Considering that the damages in question have arisen from a breach of Zuluetas' contract of carriage with Pan Am,
for which Zuluetas paid their fare with funds presumably belonging to the conjugal partnership, it was held that
said damages fall under paragraph (1) of said Article 153, the right thereto having been "acquired by onerous title
during the marriage ... ." This conclusion is bolstered up by Article 148 of Old Civil Code, according to which:

ART. 148 (now Article 109). The following shall be the exclusive property of each spouse:
(1) That which is brought to the marriage as his or her own;
(2) That which each acquires, during the marriage, by lucrative title;
(3) That which is acquired by right of redemption or by exchange with other property belonging to
only one of the spouses;
(4) That which is purchased with exclusive money of the wife or of the husband.

The damages involved in the case at bar do not come under any of these provisions. What is more, if "(t)hat which
is acquired by right of redemption or by exchange with other property belonging to only one of the spouses," and
"(t)hat which is purchased with exclusive money of the wife or of the husband," belong exclusively to such wife or
husband, it follows necessarily that that which is acquired with money of the conjugal partnership belongs thereto
or forms part thereof.

There is no proof as to the purpose of the Zuluetas’ trip, neither is there any evidence that the money used to pay
for the plane tickets came from the conjugal funds.

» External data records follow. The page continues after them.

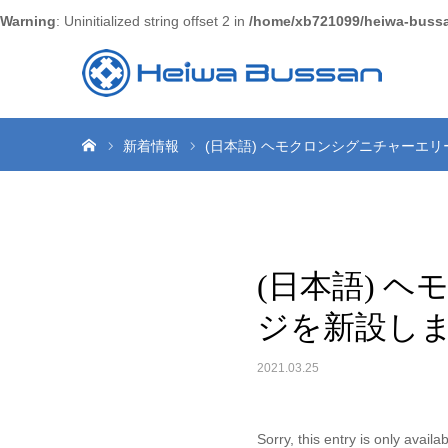
Warning
: Uninitialized string offset 2 in
/home/xb721099/heiwa-bussan
Home
新着情報
(日本語) ヘモクロンシグニチャーエ
(日本語) 
ジを新設し
2021.03.25
Sorry, this entry is only availa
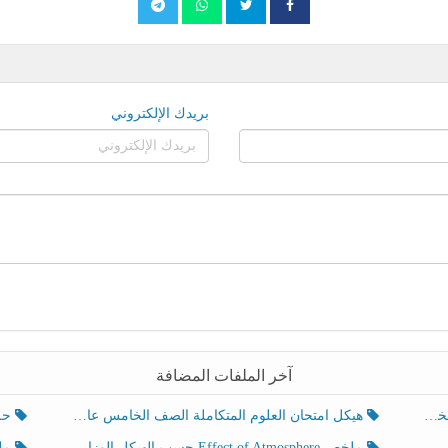
بريدك الإلكتروني
آخر الملفات المضافة
هيكل امتحان العلوم المتكاملة الصف الخامس عام الفصل الدراسي الثالث 2025-2026
حل تد
ملخص Effect of Atmosphere حسب الهيكل الوزاري العلوم المتكاملة الصف الخامس انسبير الفصل الثالث
ملخص Effect of Geosphere حسب ال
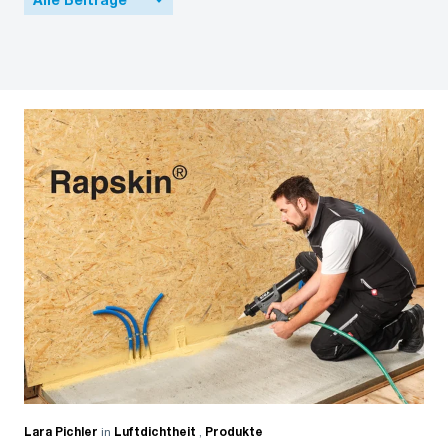
Alle Beiträge
Lara Pichler
in
Luftdichtheit
,
Produkte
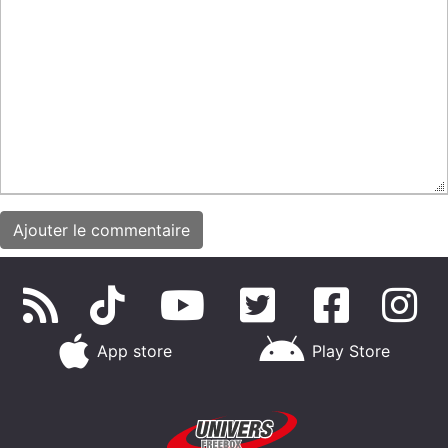
App store
Play Store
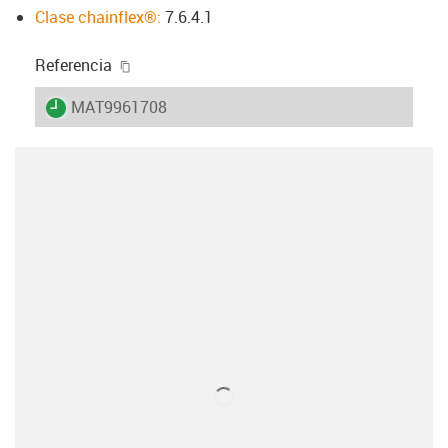
Clase chainflex®:
7.6.4.1
igus-icon-copy-clipboard
Referencia
igus-icon-lieferzeit
MAT9961708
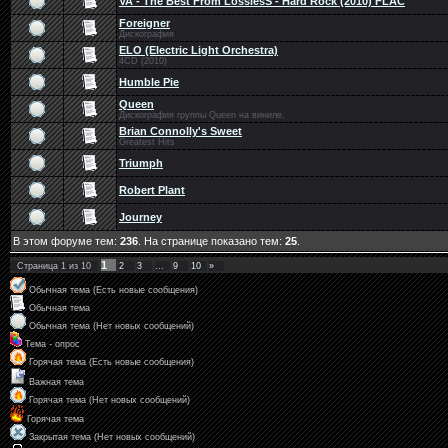
VA - The Best From LosslesS - Hard Rock (2010) FLAC
Foreigner
Дискография
ELO (Electric Light Orchestra)
4CD (2010)
Humble Pie
Queen
Дискография группы Queen на виниле.
Brian Connolly's Sweet
Greatest Hits
Triumph
Robert Plant
Journey
В этом форуме тем:
236
. На странице показано тем:
25
.
1
Страница
1
из
10
2
3
…
9
10
»
Обычная тема (Есть новые сообщения)
Обычная тема
Обычная тема (Нет новых сообщений)
Тема - опрос
Горячая тема (Есть новые сообщения)
Важная тема
Горячая тема (Нет новых сообщений)
Горячая тема
Закрытая тема (Нет новых сообщений)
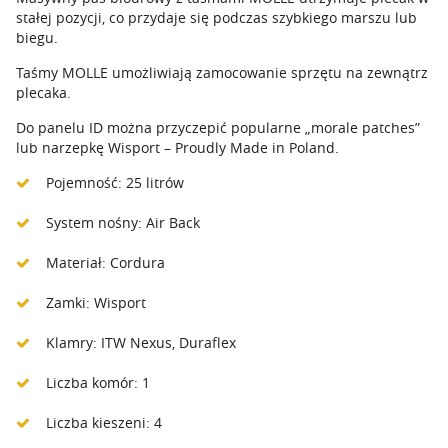
stałej pozycji, co przydaje się podczas szybkiego marszu lub
biegu.
Taśmy MOLLE umożliwiają zamocowanie sprzętu na zewnątrz
plecaka.
Do panelu ID można przyczepić popularne „morale patches”
lub narzepkę Wisport – Proudly Made in Poland.
Pojemność: 25 litrów
System nośny: Air Back
Materiał: Cordura
Zamki: Wisport
Klamry: ITW Nexus, Duraflex
Liczba komór: 1
Liczba kieszeni: 4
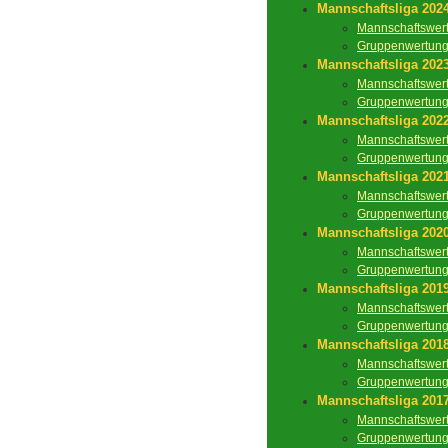
Mannschaftsliga 202
Mannschaftswer
Gruppenwertun
Mannschaftsliga 202
Mannschaftswer
Gruppenwertun
Mannschaftsliga 202
Mannschaftswer
Gruppenwertun
Mannschaftsliga 202
Mannschaftswer
Gruppenwertun
Mannschaftsliga 202
Mannschaftswer
Gruppenwertun
Mannschaftsliga 201
Mannschaftswer
Gruppenwertun
Mannschaftsliga 201
Mannschaftswer
Gruppenwertun
Mannschaftsliga 201
Mannschaftswer
Gruppenwertun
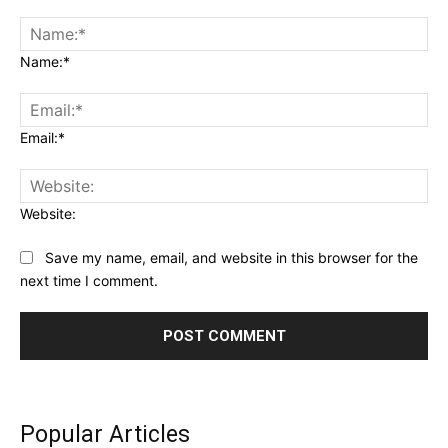
Name:*
Email:*
Website:
Save my name, email, and website in this browser for the
next time I comment.
Popular Articles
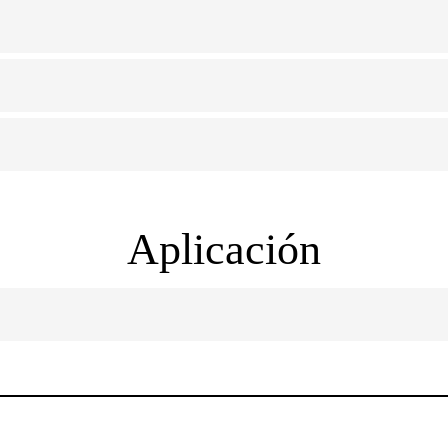
Aplicación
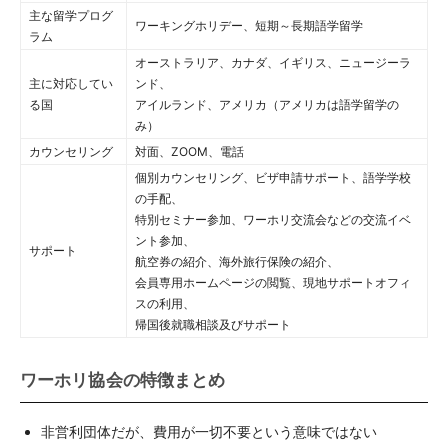
主な留学プログ
ワーキングホリデー、短期～長期語学留学
ラム
オーストラリア、カナダ、イギリス、ニュージーラ
主に対応してい
ンド、
る国
アイルランド、アメリカ（アメリカは語学留学の
み）
カウンセリング
対面、ZOOM、電話
個別カウンセリング、ビザ申請サポート、語学学校
の手配、
特別セミナー参加、ワーホリ交流会などの交流イベ
ント参加、
サポート
航空券の紹介、海外旅行保険の紹介、
会員専用ホームページの閲覧、現地サポートオフィ
スの利用、
帰国後就職相談及びサポート
ワーホリ協会の特徴まとめ
非営利団体だが、費用が一切不要という意味ではない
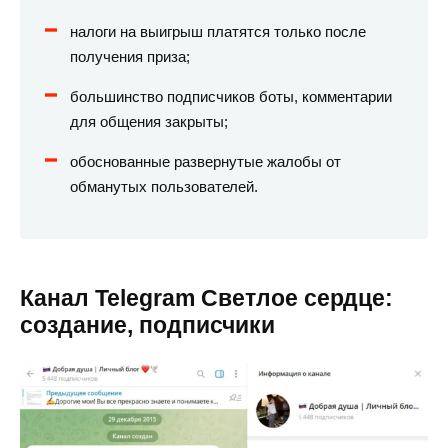
налоги на выигрыш платятся только после
получения приза;
большинство подписчиков боты, комментарии
для общения закрыты;
обоснованные развернутые жалобы от
обманутых пользователей.
Канал Telegram Светлое сердце:
создание, подписчики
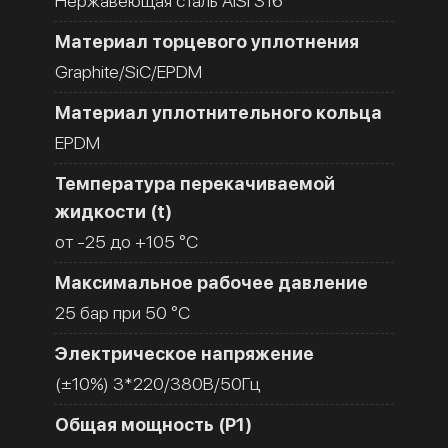
Нержавеющая сталь AISI 316
Материал торцевого уплотнения
Graphite/SiC/EPDM
Материал уплотнительного кольца
EPDM
Температура перекачиваемой
жидкости (t)
от -25 до +105 °C
Максимальное рабочее давление
25 бар при 50 °C
Электрическое напряжение
(±10%) 3*220/380В/50Гц
Общая мощность (Р1)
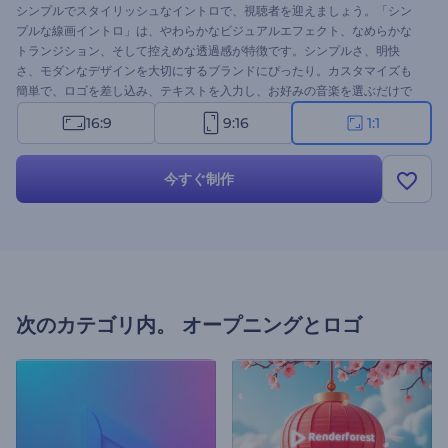
シンプルでスタイリッシュなイントロで、視聴者を迎えましょう。「シン
プルな線画イントロ」は、やわらかなビジュアルエフェクト、なめらかな
トランジション、そして控えめな透過感が特徴です。シンプルさ、明快
さ、モダンなデザインを大切にするブランドにぴったり。カスタマイズも
簡単で、ロゴを差し込み、テキストを入力し、お好みの音楽を選ぶだけで
す。IT企業、デジタルクリエイター、スタートアップ、クリエイティブス
16:9
9:16
1:1
タジオなど、多彩なシーンで活躍します。 ぜひ今すぐお試しください！
今すぐ制作
次のカテゴリ内。
オープニングとロゴ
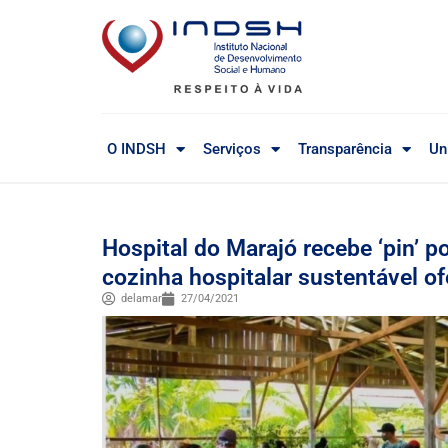
O INDSH
Serviços
Transparência
Un
Hospital do Marajó recebe ‘pin’ 
cozinha hospitalar sustentável of
delamar
27/04/2021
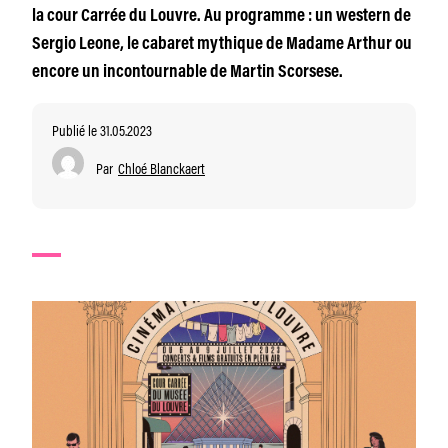
la cour Carrée du Louvre. Au programme : un western de
Sergio Leone, le cabaret mythique de Madame Arthur ou
encore un incontournable de Martin Scorsese.
Publié le 31.05.2023
Par
Chloé Blanckaert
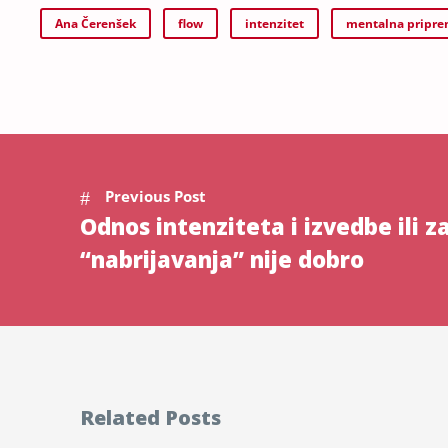
Ana Čerenšek
flow
intenzitet
mentalna pripr
Previous Post
Odnos intenziteta i izvedbe ili z
“nabrijavanja” nije dobro
Related Posts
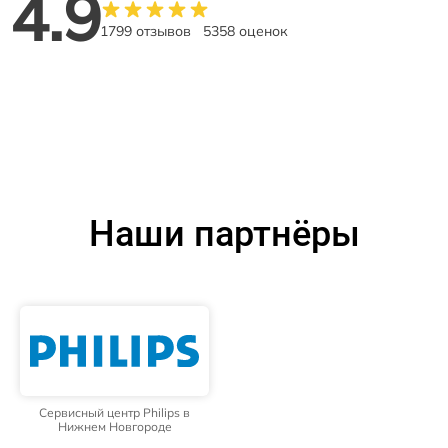
4.9
1799 отзывов
5358 оценок
Наши партнёры
Сервисный центр Philips в
Нижнем Новгороде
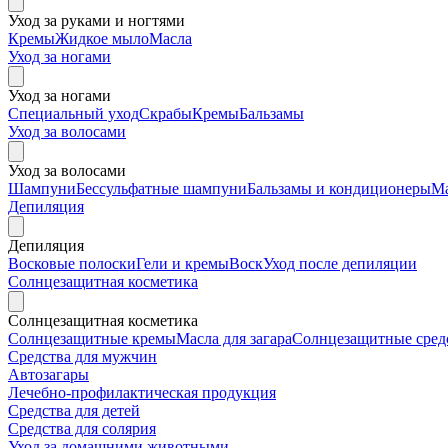
Уход за руками и ногтями
Кремы
Жидкое мыло
Масла
Уход за ногами
Уход за ногами
Специальный уход
Скрабы
Кремы
Бальзамы
Уход за волосами
Уход за волосами
Шампуни
Бессульфатные шампуни
Бальзамы и кондиционеры
М
Депиляция
Депиляция
Восковые полоски
Гели и кремы
Воск
Уход после депиляции
Солнцезащитная косметика
Солнцезащитная косметика
Солнцезащитные кремы
Масла для загара
Солнцезащитные средс
Средства для мужчин
Автозагары
Лечебно-профилактическая продукция
Средства для детей
Средства для солярия
Уход за домашними животными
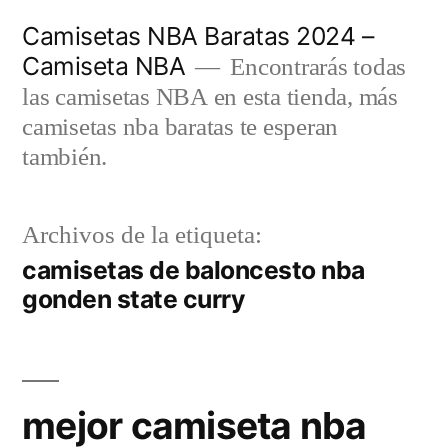
Saltar
Camisetas NBA Baratas 2024 –
al
Camiseta NBA
Encontrarás todas
contenido
las camisetas NBA en esta tienda, más
camisetas nba baratas te esperan
también.
Archivos de la etiqueta:
camisetas de baloncesto nba
gonden state curry
mejor camiseta nba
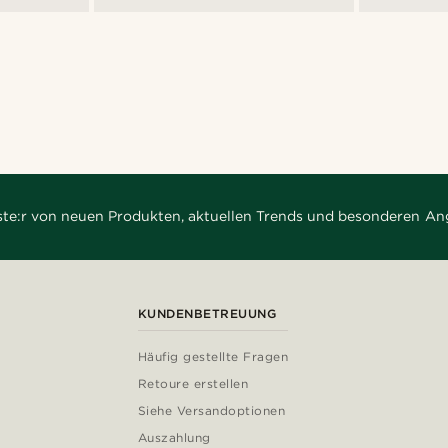
rste:r von neuen Produkten, aktuellen Trends und besonderen An
KUNDENBETREUUNG
Häufig gestellte Fragen
Retoure erstellen
Siehe Versandoptionen
Auszahlung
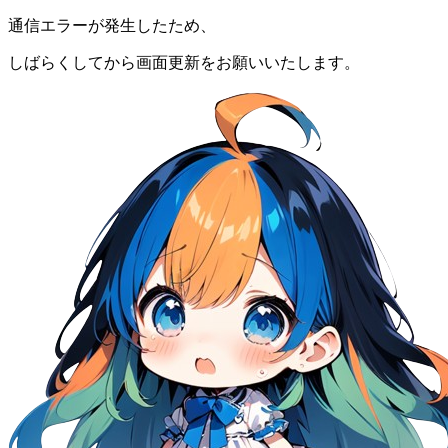
通信エラーが発生したため、
しばらくしてから画面更新をお願いいたします。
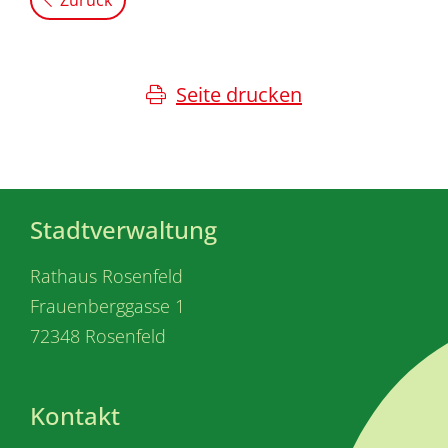
Seite drucken
Stadtverwaltung
Rathaus Rosenfeld
Frauenberggasse 1
72348 Rosenfeld
Kontakt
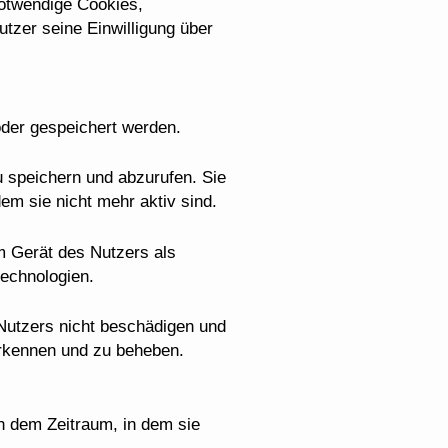
notwendige Cookies,
tzer seine Einwilligung über
oder gespeichert werden.
u speichern und abzurufen. Sie
m sie nicht mehr aktiv sind.
m Gerät des Nutzers als
technologien.
 Nutzers nicht beschädigen und
 erkennen und zu beheben.
h dem Zeitraum, in dem sie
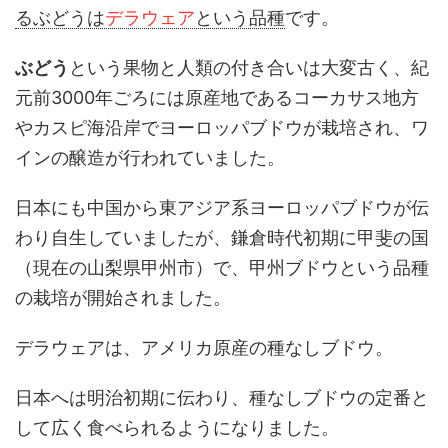
るぶどうは
デラウェア
という品種
です。
ぶどう
という果物と人類の付き合いは大変古く、紀
元前3000年ごろには原産地であるコーカサス地方
やカスピ海沿岸でヨーロッパブドウが栽培され、ワ
インの醸造が行われていました。
日本にも中国から東アジア系ヨーロッパブドウが伝
わり自生していましたが、鎌倉時代初期に甲斐の国
（現在の山梨県甲州市）で、甲州ブドウという品種
の栽培が開始されました。
デラウェアは、アメリカ原産の種なしブドウ。
日本へは明治初期に伝わり、種なしブドウの定番と
して広く食べられるようになりました。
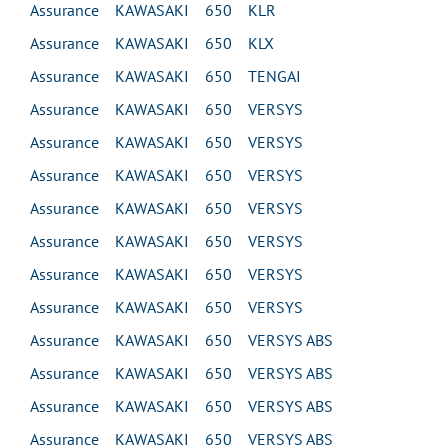
Assurance KAWASAKI 650 KLR
Assurance KAWASAKI 650 KLX
Assurance KAWASAKI 650 TENGAI
Assurance KAWASAKI 650 VERSYS
Assurance KAWASAKI 650 VERSYS
Assurance KAWASAKI 650 VERSYS
Assurance KAWASAKI 650 VERSYS
Assurance KAWASAKI 650 VERSYS
Assurance KAWASAKI 650 VERSYS
Assurance KAWASAKI 650 VERSYS
Assurance KAWASAKI 650 VERSYS ABS
Assurance KAWASAKI 650 VERSYS ABS
Assurance KAWASAKI 650 VERSYS ABS
Assurance KAWASAKI 650 VERSYS ABS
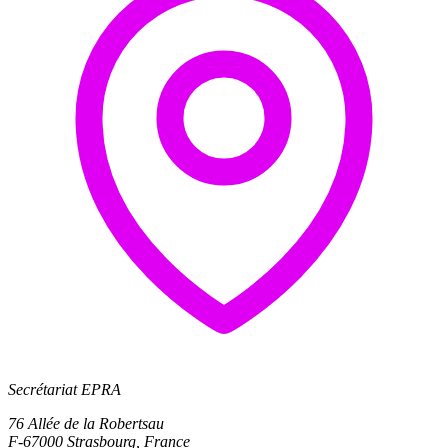
Secrétariat EPRA
76 Allée de la Robertsau
F-67000 Strasbourg, France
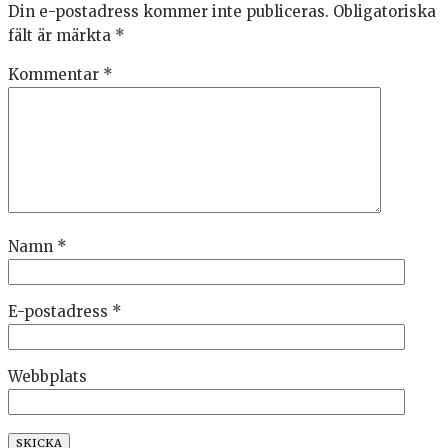
Din e-postadress kommer inte publiceras.
Obligatoriska
fält är märkta
*
Kommentar
*
Namn
*
E-postadress
*
Webbplats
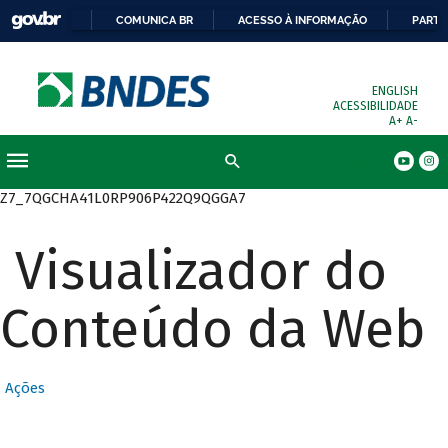
COMUNICA BR
ACESSO À INFORMAÇÃO
PARTI
ENGLISH
ACESSIBILIDADE
A+
A-
Busca
Z7_7QGCHA41L0RP906P422Q9QGGA7
Visualizador do
Conteúdo da Web
Ações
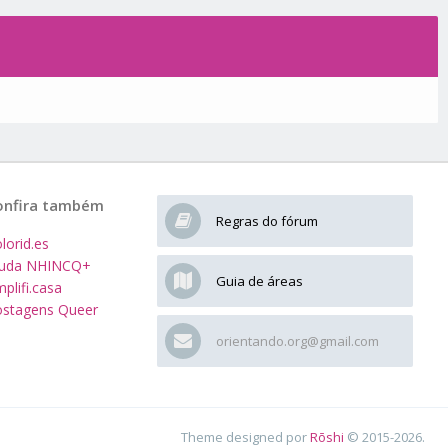
onfira também
Regras do fórum
lorid.es
juda NHINCQ+
Guia de áreas
plifi.casa
stagens Queer
orientando.org@gmail.com
Theme designed por
Rōshi
© 2015-2026.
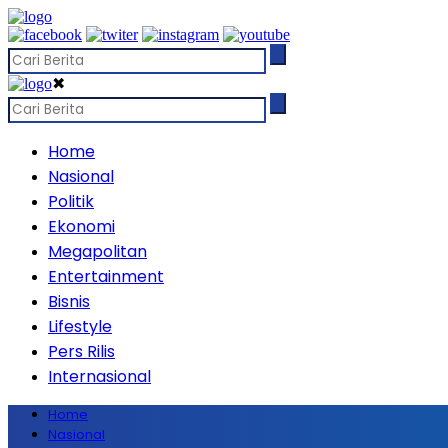
✖
Home
Nasional
Politik
Ekonomi
Megapolitan
Entertainment
Bisnis
Lifestyle
Pers Rilis
Internasional
Home
Nasional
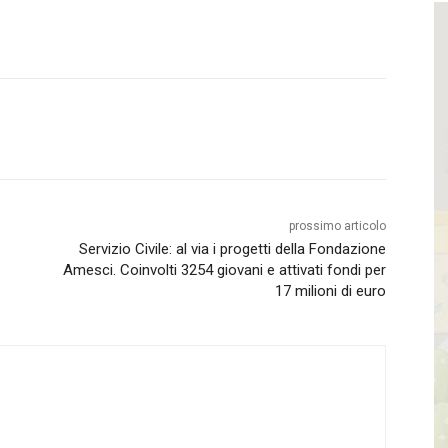
prossimo articolo
Servizio Civile: al via i progetti della Fondazione
Amesci. Coinvolti 3254 giovani e attivati fondi per
17 milioni di euro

Absence such proof, the presumption is that the purpose of the
trip was for the common benefit of the Zuluetas and the money had come from the conjugal funds, unless there is
proof to the contrary (Manresa, Codigo Civil Espanol). Also, there is a presumption that all property acquired
during the marriage belongs to the conjugal property of the spouses (Article 116, NCC, then Art. 160).
In the present case, the contract of carriage was concededly entered into, and the damages claimed by the
plaintiffs were incurred, during marriage. Hence, the rights accruing from said contract, including those resulting
from breach thereof by the defendant, are presumed to belong to the conjugal partnership of Mr. and Mrs. Zulueta.

DISPOSITIVE: First Supreme Court decision is affirmed.